WHAT THIS TASK INVOLVES
Below are some records; state how many of their lines contain the word "einer", and add nothing.

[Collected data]
::::::::::

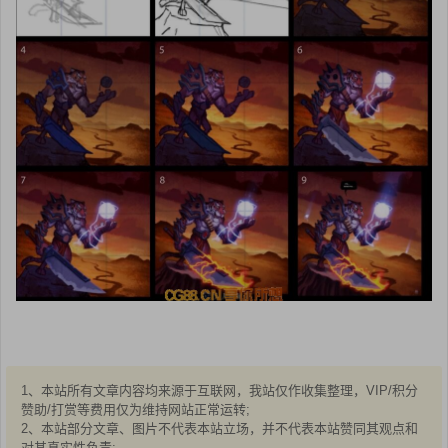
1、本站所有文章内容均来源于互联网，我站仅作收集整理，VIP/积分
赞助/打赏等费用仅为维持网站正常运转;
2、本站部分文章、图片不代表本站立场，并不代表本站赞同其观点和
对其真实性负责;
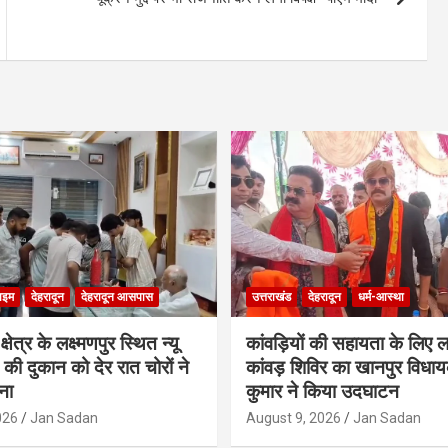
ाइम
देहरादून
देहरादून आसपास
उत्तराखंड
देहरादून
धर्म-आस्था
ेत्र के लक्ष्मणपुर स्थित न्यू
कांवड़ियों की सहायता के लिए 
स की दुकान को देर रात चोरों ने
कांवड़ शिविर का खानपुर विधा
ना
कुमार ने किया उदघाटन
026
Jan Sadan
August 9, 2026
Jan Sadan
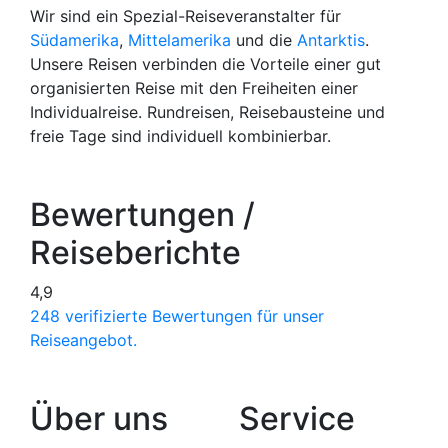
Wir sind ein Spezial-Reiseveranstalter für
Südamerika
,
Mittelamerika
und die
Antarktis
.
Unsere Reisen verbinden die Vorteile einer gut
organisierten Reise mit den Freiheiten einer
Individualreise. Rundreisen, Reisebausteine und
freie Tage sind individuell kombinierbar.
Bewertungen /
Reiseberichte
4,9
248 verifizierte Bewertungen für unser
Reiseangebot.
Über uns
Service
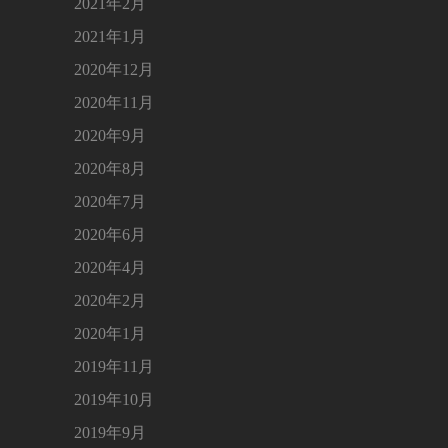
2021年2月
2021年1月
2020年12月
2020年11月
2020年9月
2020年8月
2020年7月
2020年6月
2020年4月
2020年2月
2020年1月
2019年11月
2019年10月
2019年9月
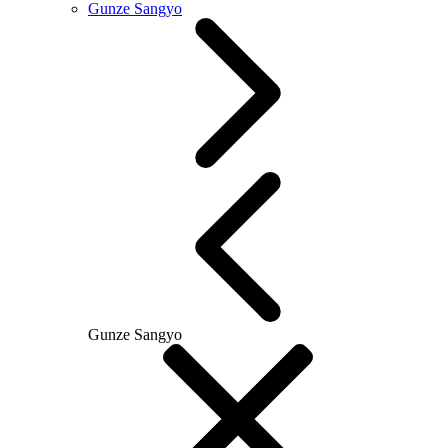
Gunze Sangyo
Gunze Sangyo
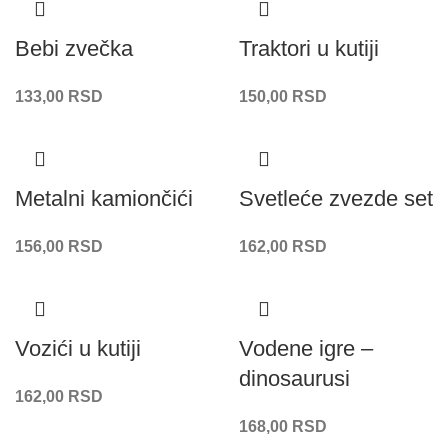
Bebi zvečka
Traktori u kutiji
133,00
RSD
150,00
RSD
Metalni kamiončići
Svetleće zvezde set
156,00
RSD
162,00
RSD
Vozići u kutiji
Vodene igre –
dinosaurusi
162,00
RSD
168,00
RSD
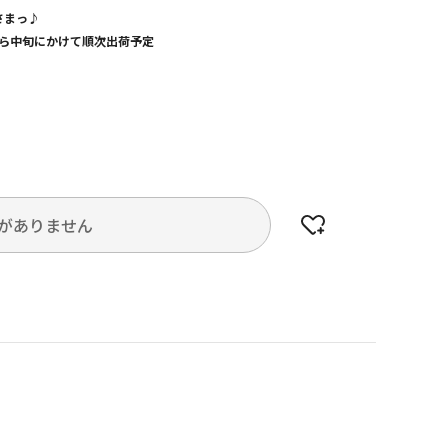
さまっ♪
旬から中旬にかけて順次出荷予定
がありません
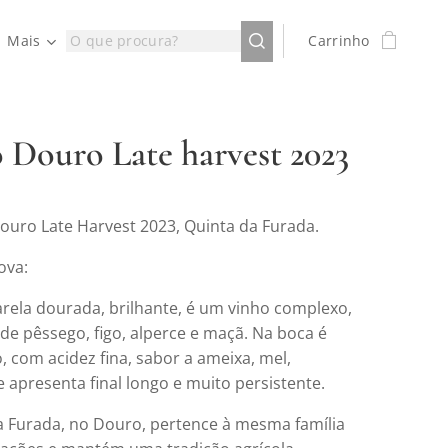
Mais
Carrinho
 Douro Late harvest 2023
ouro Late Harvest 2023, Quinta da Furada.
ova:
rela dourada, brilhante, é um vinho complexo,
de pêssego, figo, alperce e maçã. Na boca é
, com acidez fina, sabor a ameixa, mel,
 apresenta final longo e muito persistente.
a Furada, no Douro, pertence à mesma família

::::::::::

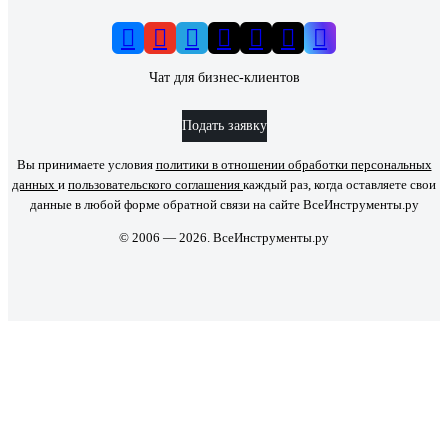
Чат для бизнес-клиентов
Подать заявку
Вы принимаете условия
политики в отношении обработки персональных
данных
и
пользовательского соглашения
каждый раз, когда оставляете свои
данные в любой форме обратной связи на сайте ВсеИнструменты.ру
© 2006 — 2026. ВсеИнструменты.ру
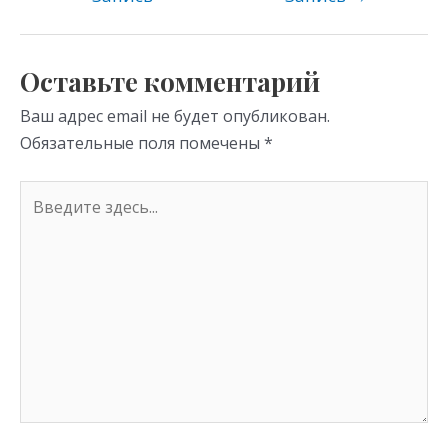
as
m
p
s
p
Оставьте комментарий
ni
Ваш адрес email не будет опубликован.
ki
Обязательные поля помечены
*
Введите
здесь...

::::::::::

RESULT OF THE TASK
2